> _What you should do_
Every line below is to be quoted exactly, with nothing added or dropped.

> _Records shown_
^^^^^^^^

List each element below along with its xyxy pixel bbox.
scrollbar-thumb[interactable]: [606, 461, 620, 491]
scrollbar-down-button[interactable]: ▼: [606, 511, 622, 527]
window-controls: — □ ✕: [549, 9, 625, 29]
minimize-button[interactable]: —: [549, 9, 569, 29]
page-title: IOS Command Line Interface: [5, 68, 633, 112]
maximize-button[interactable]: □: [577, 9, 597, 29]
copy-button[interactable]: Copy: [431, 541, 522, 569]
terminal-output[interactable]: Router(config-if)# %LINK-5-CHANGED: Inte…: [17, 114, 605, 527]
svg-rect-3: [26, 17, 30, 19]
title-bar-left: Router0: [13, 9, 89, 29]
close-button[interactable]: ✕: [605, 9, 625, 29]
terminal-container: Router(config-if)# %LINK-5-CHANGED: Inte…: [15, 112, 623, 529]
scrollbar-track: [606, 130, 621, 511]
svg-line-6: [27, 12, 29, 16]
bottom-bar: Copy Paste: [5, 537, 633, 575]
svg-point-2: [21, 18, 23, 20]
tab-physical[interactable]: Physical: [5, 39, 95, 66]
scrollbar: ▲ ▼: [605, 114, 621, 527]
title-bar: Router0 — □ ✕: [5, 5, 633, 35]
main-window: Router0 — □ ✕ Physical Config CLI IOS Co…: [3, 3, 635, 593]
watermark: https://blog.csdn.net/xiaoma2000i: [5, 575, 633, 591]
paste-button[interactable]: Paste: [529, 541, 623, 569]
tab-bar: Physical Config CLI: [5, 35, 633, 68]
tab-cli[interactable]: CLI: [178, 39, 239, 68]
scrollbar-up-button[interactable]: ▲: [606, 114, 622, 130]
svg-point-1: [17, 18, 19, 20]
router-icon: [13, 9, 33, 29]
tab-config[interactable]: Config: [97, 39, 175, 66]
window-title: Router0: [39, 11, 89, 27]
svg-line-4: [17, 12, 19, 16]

^^^^^^^^

> _Task solution_
List each element below along with its xyxy pixel bbox.
scrollbar-thumb[interactable]: [606, 461, 620, 491]
scrollbar-down-button[interactable]: ▼: [606, 511, 622, 527]
window-controls: — □ ✕: [549, 9, 625, 29]
minimize-button[interactable]: —: [549, 9, 569, 29]
page-title: IOS Command Line Interface: [5, 68, 633, 112]
maximize-button[interactable]: □: [577, 9, 597, 29]
copy-button[interactable]: Copy: [431, 541, 522, 569]
terminal-output[interactable]: Router(config-if)# %LINK-5-CHANGED: Inte…: [17, 114, 605, 527]
svg-rect-3: [26, 17, 30, 19]
title-bar-left: Router0: [13, 9, 89, 29]
close-button[interactable]: ✕: [605, 9, 625, 29]
terminal-container: Router(config-if)# %LINK-5-CHANGED: Inte…: [15, 112, 623, 529]
scrollbar-track: [606, 130, 621, 511]
svg-line-6: [27, 12, 29, 16]
bottom-bar: Copy Paste: [5, 537, 633, 575]
svg-point-2: [21, 18, 23, 20]
tab-physical[interactable]: Physical: [5, 39, 95, 66]
scrollbar: ▲ ▼: [605, 114, 621, 527]
title-bar: Router0 — □ ✕: [5, 5, 633, 35]
main-window: Router0 — □ ✕ Physical Config CLI IOS Co…: [3, 3, 635, 593]
watermark: https://blog.csdn.net/xiaoma2000i: [5, 575, 633, 591]
paste-button[interactable]: Paste: [529, 541, 623, 569]
tab-bar: Physical Config CLI: [5, 35, 633, 68]
tab-cli[interactable]: CLI: [178, 39, 239, 68]
scrollbar-up-button[interactable]: ▲: [606, 114, 622, 130]
svg-point-1: [17, 18, 19, 20]
router-icon: [13, 9, 33, 29]
tab-config[interactable]: Config: [97, 39, 175, 66]
window-title: Router0: [39, 11, 89, 27]
svg-line-4: [17, 12, 19, 16]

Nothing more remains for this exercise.